We had seen this before. Detroit gets complacent and they drop a road game to a vastly inferior team. Up 2-0 in the best of seven series against the young upstart Cavs, the Pistons let one get away from them on the road in Cleveland. This happened against Milwaukee in the previous round and Detroit flexed their muscles in game four. But Milwaukee doesn’t have the chosen one, the king, LeBron James.

Down 2-1 and coming off a great performance (21 points, 10 rebounds, and 10 assists) LeBron was facing yet another obstacle, another Rasheed Wallace guarantee. Never one to bite his tongue, Rasheed guaranteed a win against the hapless Cavs. Rasheed busts out these "guaranSheeds" at least once during the playoffs, and his Pistons are 3-0 when he promised victory. Were 3-0.
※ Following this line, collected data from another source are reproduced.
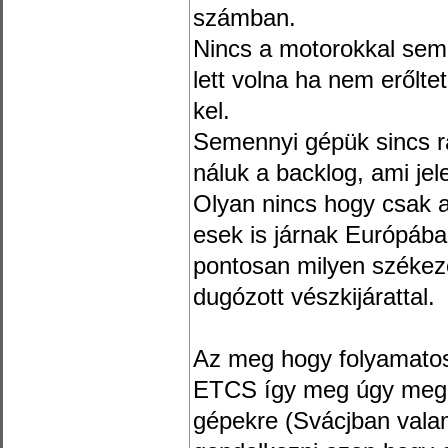
számban.
Nincs a motorokkal semmi
lett volna ha nem erőlte
kel.
Semennyi gépük sincs ra
náluk a backlog, ami jel
Olyan nincs hogy csak am
esek is járnak Európáb
pontosan milyen székez
dugózott vészkijárattal.
Az meg hogy folyamatos
ETCS így meg úgy meg n
gépekre (Svácjban valam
Not a single person, myself included, thought that the Cavs would put up much of a fight against the well-oiled machine that is the Pistons. One game, maybe. LeBron could have some virtuoso game where they squeak out a win. But any more than that? Not a chance. The Pistons are too good, too focused, and too experienced to let the lowly Cavs scare them on their way to the NBA Finals.
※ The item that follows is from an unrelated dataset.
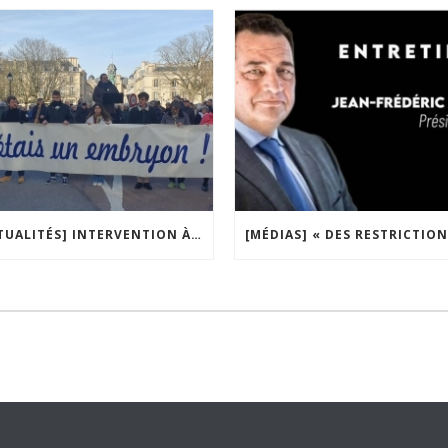
[ACTUALITÉS] INTERVENTION À LA TRIBUNE DE LA MOBILISATION CONTRE LA CONSTITUTIONNALISATION DE L’IVG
Fast forward to before game 4. With the guaranSheed in place and the game three loss fresh in their minds, everyone thought the Pistons would respond with a commanding victory. LeBron James had other thoughts. He wouldn’t go down like this, not in his first playoff appearance. He wasn’t just going to take his beatings and call it a “learning experience”. LeBron wanted to win, to prove everyone wrong. Not in a Kobe way, in a Jordan way.
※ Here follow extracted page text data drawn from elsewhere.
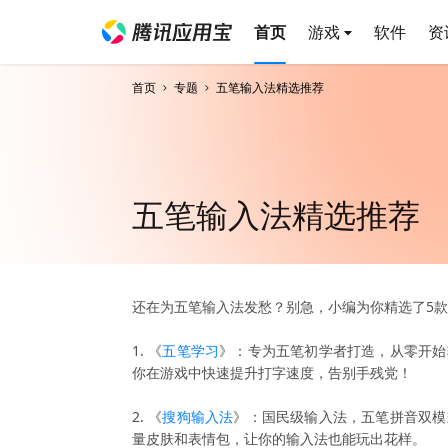
首页
游戏
软件
资
首页
专题
五笔输入法精选推荐
五笔输入法精选推荐
还在为五笔输入法发愁？别急，小编为你精选了5款
1. 《
五笔学习
》：专为五笔初学者打造，从零开始
你在游戏中快速提升打字速度，告别手残党！
2. 《
搜狗输入法
》：国民级输入法，五笔拼音双模
量皮肤和表情包，让你的输入法也能玩出花样。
The Nike ad campaign insists we are all witnesses. LeBron is proving it. 22 points, 9 assists, 8 rebounds, and a 2-2 series tie later, I am a witness. Sure it wasn’t his best game statistically, going a measly 8 for 23 from the field and almost detrimental 5 for 10 from the free throw line but it was his best game so far in his young career. LeBron even admitted he wasn’t having a good night against “the leagues best defense” and “had to trust my teammates”. He becomes more Jordan-like as these playoffs go on. At 21 years old.

With exciting young players like Dwayne Wade, Carmello Anthony, Josh Howard, and Chris Bosh coming into their own from the 2003 draft class it is an exciting time in the NBA. But the man at the top of that draft, LeBron James, is the face of the NBA and the leader of the new golden age in basketball. He may not win a title this year; he might not even get out of this round, much less push it to seven games. But the win tonight against the Pistons is proof that we are all witnesses.